DoNotPay, which provides easy access to legal services like disputing parking tickets, getting refunds, and collecting security deposits, now offers freedom of information act requests as a service. FOIA requests are a popular tool for investigative journalism, and they also have entertainment value. But what’s especially interesting about this launch is the backstory:

Browder said that DoNotPay “would not exist” without FOIA laws. “When we got started appealing parking tickets, we used previous requests to see the top reasons why parking tickets were dismissed,” he said. Browder said he’s hoping the feature will help consumers uncover more injustices — just like with parking tickets — to feed his product with more features. “The overall strategy is to use any interesting FOIA data to build great new DoNotPay products,” he said.

It’s commoditizing the complement all the way down.

Every Tech Company Becomes a Bank

Back in June, I noted that the threshold for venture-fundable niche startups was lower than I’d thought, because Squire, a company that sells software for barbershops, raised $34m. They’ve now raised another $45m, at triple the valuation. One reason is that they’ve moved from pure software to financial services:

The coronavirus has threatened the livelihoods of small and medium-sized business owners, making it harder for them to secure loans or financing to undergo tricky times.

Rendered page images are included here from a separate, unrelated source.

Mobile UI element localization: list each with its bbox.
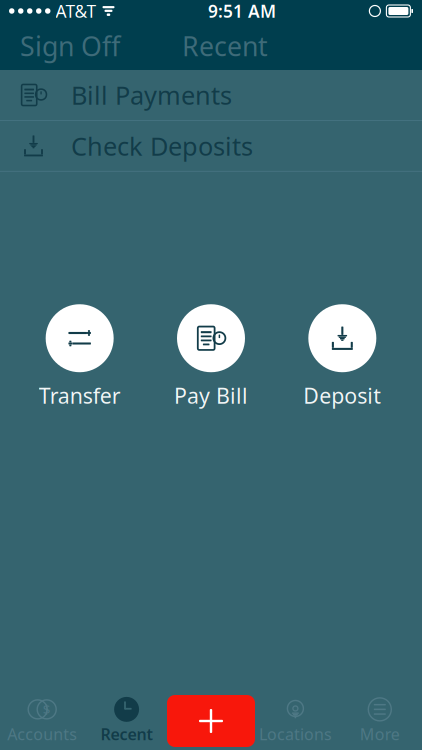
button[interactable]: Sign Off [0,23,140,69]
staticText: Pay Bill [174,381,248,410]
button[interactable]: $ [0,692,84,750]
staticText: $ [43,700,51,718]
staticText: Transfer [39,381,121,410]
staticText: Deposit [303,381,381,410]
button[interactable]: Deposit [277,304,408,410]
button[interactable]: Locations [253,692,338,750]
staticText: AT&T [56,0,96,22]
staticText: More [360,723,400,745]
staticText: Bill Payments [71,78,232,112]
staticText: 9:51 AM [208,0,276,22]
button[interactable]: Check Deposits [0,121,422,172]
staticText: Accounts [7,723,77,745]
staticText: Recent [182,28,268,64]
button[interactable]: Transfer [14,304,145,410]
staticText: Sign Off [20,28,120,64]
staticText: Locations [259,723,332,745]
button[interactable]: Bill Payments [0,70,422,121]
button[interactable]: More [338,692,422,750]
staticText: Recent [101,723,153,745]
button[interactable]: Recent [84,692,169,750]
button[interactable]: Cancel [167,695,255,747]
staticText: Check Deposits [71,129,253,163]
button[interactable]: Pay Bill [145,304,277,410]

Salvant says that Squire took on $15 million in debt financing to create a banking-as-a-service feature for these business owners.

This is an interesting variant on the general idea that more debt-based financing is coming to software companies. These companies are also a good conduit for credit: they get real-time data on how businesses are performing, and they have direct relationships with clients. Adding a layer of banking on top of their product is a good way to lock in customers, and to arbitrage the gap between cheap capital for startups and expensive capital for low-growth small businesses.

Can Anyone Afford for Robinhood Not to Underwrite IPOs?

The function of an IPO underwriter is to work with a company, and with future investors, to figure out what the company will be worth when it’s publicly traded. Normally, that involves talking to major institutional investors, figuring out what the demand curve looks like, and baking in a little caution (either to ensure that the IPO goes off without a hitch or to do a very lucrative favor for clients). This is something banks can do when there’s a finite number of buyers, but it’s much harder with retail investors. Retail buyers are less valuation-sensitive than institutions, and they use different platforms.

Which is why the two biggest IPO pops recently have been fueled by retail investor buying. Underwriters say that retail investor demand is hard to predict, but I suspect that someone at Robinhood has already found the correlation between a) the size of an IPO price pop, and b) the number of Robinhood users who look for a stock quote for the to-be-public company. Because Robinhood users are doing more of the research on the app itself, Robinhood may know more about their demand than a bank knows about institutions' plans.

Retail investors have always been a swing factor in IPOs. When Netscape went public, Charles Schwab had to change their 800 number’s recording (“Welcome to Charles Schwab. If you’re interested in the Netscape IPO, press one…”). But now they’re a more measurable one.